Ferma condanna per il folle gesto di violenza perpetrato davanti a Palazzo Chigi da tutta la porcilaia politica.

Così il sindaco di Gerusalemme, Gianni Alemanno (Pdl): «È il gesto di un pazzo e di uno squilibrato ma non ci dobbiamo stupire quando si inveisce continuamente contro il Palazzo, come se fosse da abbattere».

«A naso penso sia il gesto compiuto da uno squilibrato» risponde ai giornalisti che gli chiedono informazioni sulla sparatoria davanti palazzo Chigi, il neoministro della Giustizia Anna Maria Cancellieri uscendo stavolta in auto blu dal Quirinale al termine della cerimonia.

Non ci furono altri disordini e si procedette continuando a gozzovigliare, ma per sicurezza, Letta e i suoi ministri, oltre al riesumato Napolitano, sono stati fatti rimanere dentro al Quirinale. Girava voce che le auto blu erano finite e bisognava ordinarne di nuove.
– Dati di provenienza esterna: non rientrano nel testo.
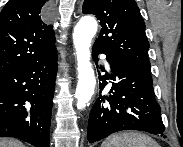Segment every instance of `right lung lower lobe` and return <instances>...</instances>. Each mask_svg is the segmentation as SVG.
<instances>
[{
	"label": "right lung lower lobe",
	"mask_w": 183,
	"mask_h": 147,
	"mask_svg": "<svg viewBox=\"0 0 183 147\" xmlns=\"http://www.w3.org/2000/svg\"><path fill=\"white\" fill-rule=\"evenodd\" d=\"M57 51L0 74V137L49 147Z\"/></svg>",
	"instance_id": "1"
}]
</instances>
La mattina seguente l’Italia si svegliò, e tutto sembrò migliore:

nei salotti tv…la porcilaia politica profumata di mughetto e incravattata dalle sette del mattino…aveva capito tutto…l’origine di questa drammatica vicenda è la globalizzazione che impone la moderazione salariale, licenziare produce occupazione, abbiamo vissuto troppo a lungo e al di sopra dei nostri mezzi, il privato è più efficiente del pubblico, il debito pubblico è sotto controllo, ridurremo il numero, i privilegi e i costi dei parlamentari, aboliremo il finanziamento pubblico ai partiti, faremo la legge elettorale, più sanità, più istruzione, più servizi, più lavoro per i giovani, ai pensionati più soldi, buste paga dei lavoratori più pesanti, meno extracomunitari e clandestini, abolizione della micro e macro criminalità, la disoccupazione sarà abolita per decreto, l’IMU sarà restituita, reddito di cittadinanza per tutti, non si pagheranno più le tasse…
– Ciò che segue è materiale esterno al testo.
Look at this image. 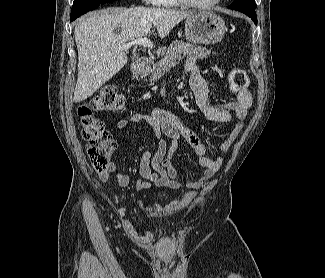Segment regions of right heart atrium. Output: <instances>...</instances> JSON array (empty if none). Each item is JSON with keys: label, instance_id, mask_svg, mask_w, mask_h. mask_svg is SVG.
<instances>
[{"label": "right heart atrium", "instance_id": "1", "mask_svg": "<svg viewBox=\"0 0 325 278\" xmlns=\"http://www.w3.org/2000/svg\"><path fill=\"white\" fill-rule=\"evenodd\" d=\"M142 1L145 3L157 5L160 3L161 0H142Z\"/></svg>", "mask_w": 325, "mask_h": 278}]
</instances>
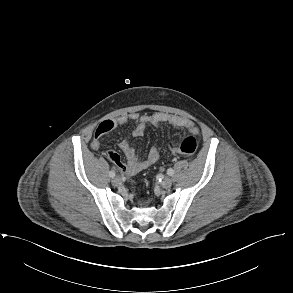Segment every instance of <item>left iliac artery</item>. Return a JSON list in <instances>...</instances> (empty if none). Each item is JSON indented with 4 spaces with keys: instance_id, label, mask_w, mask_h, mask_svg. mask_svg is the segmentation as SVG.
<instances>
[{
    "instance_id": "1",
    "label": "left iliac artery",
    "mask_w": 293,
    "mask_h": 293,
    "mask_svg": "<svg viewBox=\"0 0 293 293\" xmlns=\"http://www.w3.org/2000/svg\"><path fill=\"white\" fill-rule=\"evenodd\" d=\"M167 174L169 175V176H172L173 174H174V170L173 169H168L167 170Z\"/></svg>"
}]
</instances>
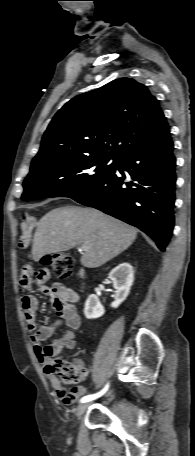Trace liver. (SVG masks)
<instances>
[{"mask_svg":"<svg viewBox=\"0 0 195 456\" xmlns=\"http://www.w3.org/2000/svg\"><path fill=\"white\" fill-rule=\"evenodd\" d=\"M137 230L92 208L61 207L44 215L33 239L35 262L47 255L60 253L83 245L81 263L97 268L132 245Z\"/></svg>","mask_w":195,"mask_h":456,"instance_id":"6515ba94","label":"liver"}]
</instances>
Di certo, fino a quando le politiche usuraie per i cittadini saranno calate al collo da politici ladri e corrotti, da voti di scambio e assunzioni guidate dai partiti, rimane probabile che rabbia e indignazione, mista a sofferenze individuali, si possano annidare sempre più nel tessuto sociale, innescando la miccia di una polveriera sociale pericolosa e generando tragedie non prevedibili come quella di ieri. La disperazione di aver perso un lavoro, di sentirsi escluso socialmente, di non avere più un futuro è più forte di quello che le statistiche stesse registrano ed ha prodotto in Italia un profondo baratro che mette a rischio la tenuta sociale del Paese.

Il ricordo di quella bella festa di aprile aveva placato la rabbia degli Italiani.

Poi diedero la notizia del discorso programmatico alla Camera per il voto di fiducia.